The pound fell for the first time in five days against the dollar amid speculation a rally that pushed it to a nine-month high this week was excessive.
Britain’s currency dropped the most in two weeks versus the euro after Bank of England Governor Mark Carney said yesterday policy makers won’t consider raising interest rates until the economic recovery is assured. U.K. government bonds were little changed as Debt Management Office sold 4 billion pounds ($6.47 billion) of the securities at an auction. Reports today showed U.K. service industries expanded and house prices rose.
“The pound is toppish at these levels,” said John Hardy, head of foreign-exchange strategy at Saxo Bank A/S in Copenhagen. “There’s nothing different in the U.K. story. It’s just risen about as far as it can on the news we’ve had. I don’t think it will move massively lower soon, but it probably won’t continue to rally.”
The pound dropped 0.4 percent to $1.6164 at 4:33 p.m. London time after rising to $1.6260 on Oct. 1, the highest level since Jan. 2. The U.K. currency weakened 0.7 percent to 84.31 pence per euro, the biggest decline since Sept. 19.
Sterling has strengthened 6.9 percent in the past six months, the best performer of 10 developed-nation currencies tracked by Bloomberg Correlation-Weighted Indexes.

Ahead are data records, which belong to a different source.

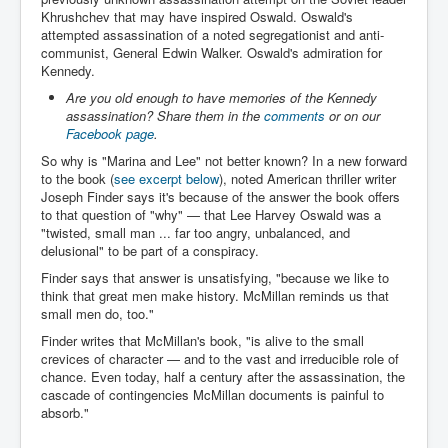
Chilling Words Dark Side of the Claremont Murders
Khrushchev that may have inspired Oswald. Oswald's
attempted assassination of a noted segregationist and anti-
Dark Side of Mossad Intelligence
communist, General Edwin Walker. Oswald's admiration for
Kennedy.
What Is The Rule of Law
Are you old enough to have memories of the Kennedy
assassination? Share them in the
comments
or on our
ICC To issue Warrants to Arrest Netanyahu Gallant
Hamas Mossad Asset Leader Yahya Sinwar Is Doing
Facebook page
.
Its Job BY BERNIE SANDERS
So why is "Marina and Lee" not better known? In a new forward
to the book (
see excerpt below
), noted American thriller writer
INLTV.co.uk World News April May 2024
Joseph Finder says it's because of the answer the book offers
Donald Trump Found Guilty But Fights On To Become
to that question of "why" — that Lee Harvey Oswald was a
The Next USA President INLTVWorldNews 31stMay
"twisted, small man ... far too angry, unbalanced, and
2024
delusional" to be part of a conspiracy.
Eugenics before 1945
Finder says that answer is unsatisfying, "because we like to
think that great men make history. McMillan reminds us that
I'm a Zionist Says US President Joe Biden
small men do, too."
Finder writes that McMillan's book, "is alive to the small
Hunter Biden's Federal Gun Trial
crevices of character — and to the vast and irreducible role of
chance. Even today, half a century after the assassination, the
Mossad/CIA/MI6/MI6/Five Eyes Security Agency
Alliance Above The Law
cascade of contingencies McMillan documents is painful to
absorb."
Why Did Mossad/CIA/MI5/MI6/CIA/Five Eyes Murder
Thomas Allwood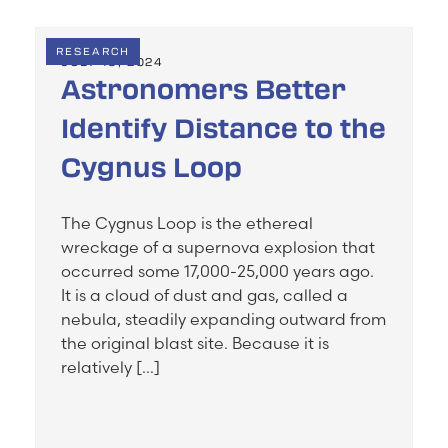
RESEARCH
JULY 19, 2024
Astronomers Better
Identify Distance to the
Cygnus Loop
The Cygnus Loop is the ethereal
wreckage of a supernova explosion that
occurred some 17,000-25,000 years ago.
It is a cloud of dust and gas, called a
nebula, steadily expanding outward from
the original blast site. Because it is
relatively […]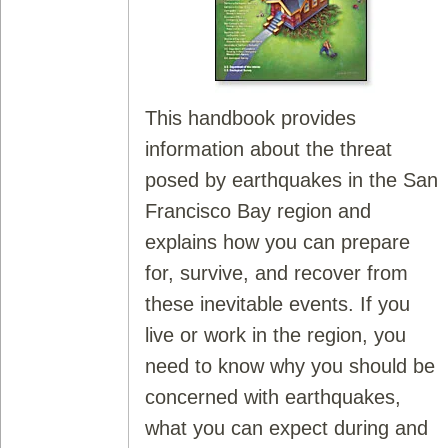
This handbook provides
information about the threat
posed by earthquakes in the San
Francisco Bay region and
explains how you can prepare
for, survive, and recover from
these inevitable events. If you
live or work in the region, you
need to know why you should be
concerned with earthquakes,
what you can expect during and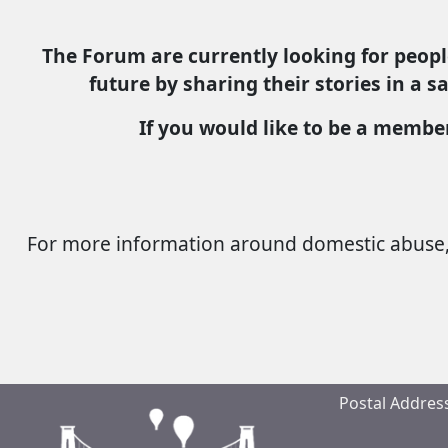
The Forum are currently looking for peopl
future by sharing their stories in a 
If you would like to be a membe
For more information around domestic abuse, 
Postal Address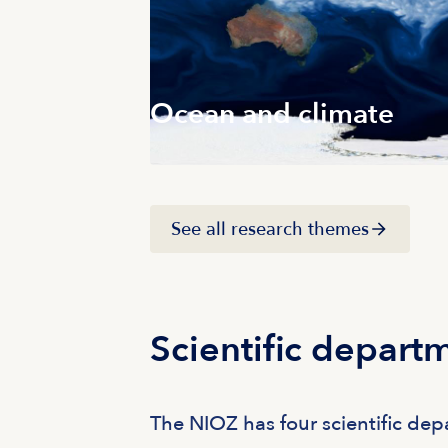
Ocean and climate
See all research themes
Scientific depart
The NIOZ has four scientific de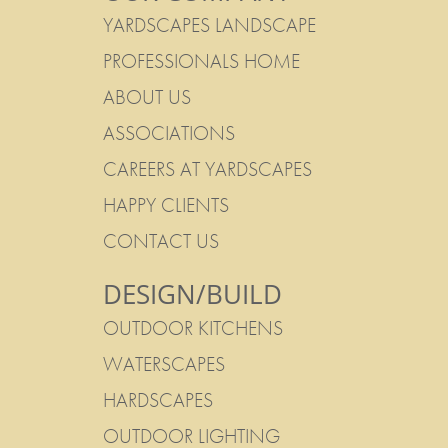
YARDSCAPES LANDSCAPE
PROFESSIONALS HOME
ABOUT US
ASSOCIATIONS
CAREERS AT YARDSCAPES
HAPPY CLIENTS
CONTACT US
DESIGN/BUILD
OUTDOOR KITCHENS
WATERSCAPES
HARDSCAPES
OUTDOOR LIGHTING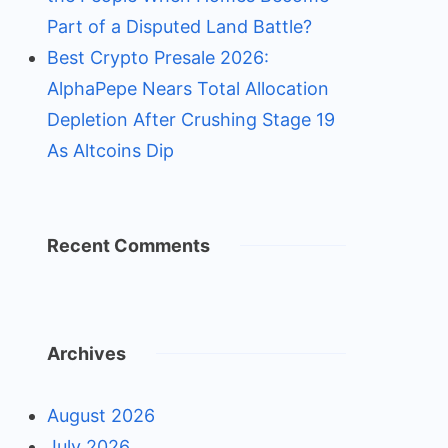
Part of a Disputed Land Battle?
Best Crypto Presale 2026:
AlphaPepe Nears Total Allocation
Depletion After Crushing Stage 19
As Altcoins Dip
Recent Comments
Archives
August 2026
July 2026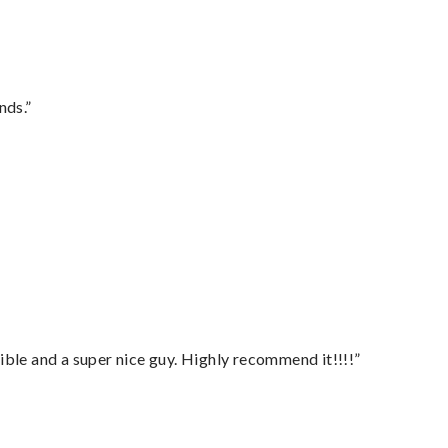
nds.”
ble and a super nice guy. Highly recommend it!!!!”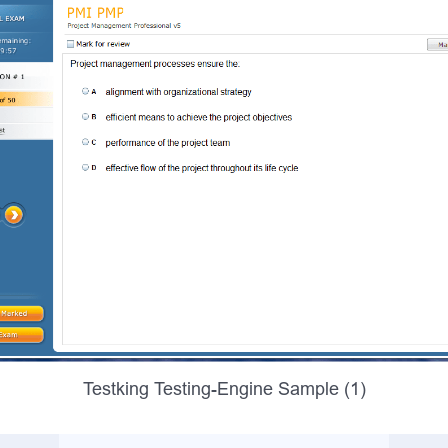
Testking Testing-Engine Sample (1)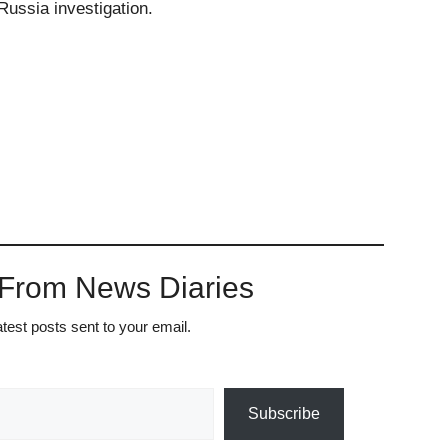
ussia investigation.
 From News Diaries
atest posts sent to your email.
Subscribe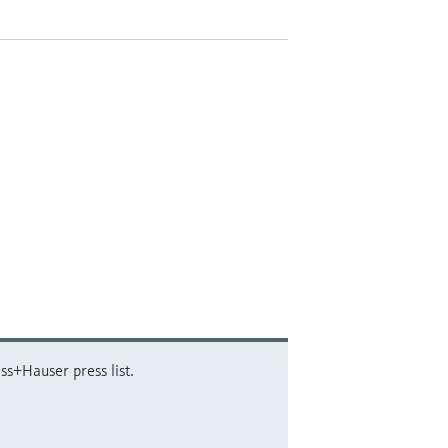
ss+Hauser press list.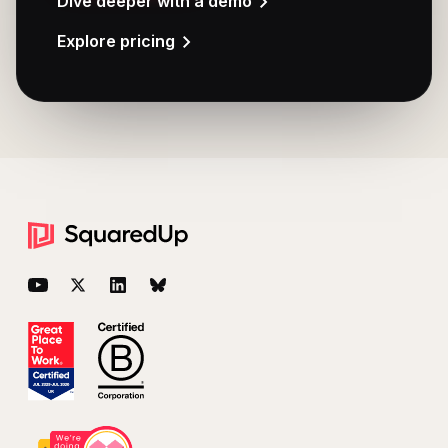
Dive deeper with a demo
Explore pricing
Footer
YouTube
Twitter
LinkedIn
BlueSky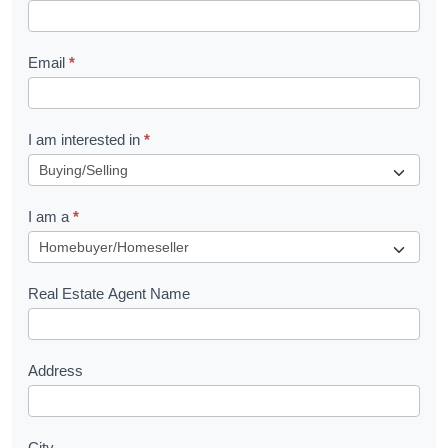
k
l
Email
*
e
t
R
I am interested in
*
e
q
I am a
*
u
e
s
Real Estate Agent Name
t
Address
City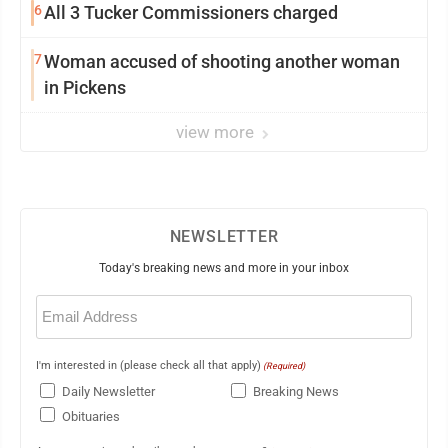
6
All 3 Tucker Commissioners charged
7
Woman accused of shooting another woman
in Pickens
view more
NEWSLETTER
Today's breaking news and more in your inbox
Email
(Required)
I'm interested in (please check all that apply)
(Required)
Daily Newsletter
Breaking News
Obituaries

The euro rose 6 percent and the dollar slid 0.7 percent.
Bank of England policy makers, who meet next week, have said they will keep interest rates at a record low of 0.5 percent at least until unemployment drops to 7 percent. The jobless rate was 7.7 percent in the second quarter, the Office for National Statistics said Sept. 11.
“We’re not going to begin to think about raising interest rates or tightening monetary policy until we see the conditions in the economy where the economy is really growing,” Carney said in an interview with ITV Anglia broadcast yesterday.
A gauge of services activity based on a survey of purchasing managers was at 60.3 last month after increasing to an almost seven-year high of 60.5 in August, Markit Economics said in London. House prices climbed 0.3 percent in September, matching the result in August, which was revised down from 0.4 percent, according to Halifax, the mortgage unit of Lloyds Banking Group Plc.
“Investors had been buying sterling as the data proved to be supportive,” said Jeremy Stretch, head of currency strategy at Canadian Imperial Bank of Commerce in London. “The question now is how long can that last?”
The benchmark 10-year gilt yield was at 2.70 percent after falling to 2.67 percent on Sept. 30, the lowest level since Aug. 27. The price of the 2.25 percent bond maturing in September 2023 was 96.125.
The Debt Management Office sold 10-year gilts at an average yield of 2.742 percent, down from 2.976 at the previous auction on Sept. 12. Investors submitted bids for 1.84 times the amount sold, versus 1.59 last month.
Gilts lost 2.8 percent this year through yesterday, according to Bloomberg World Bond Indexes. German bunds dropped 1.6 percent and Treasuries fell 2.4 percent.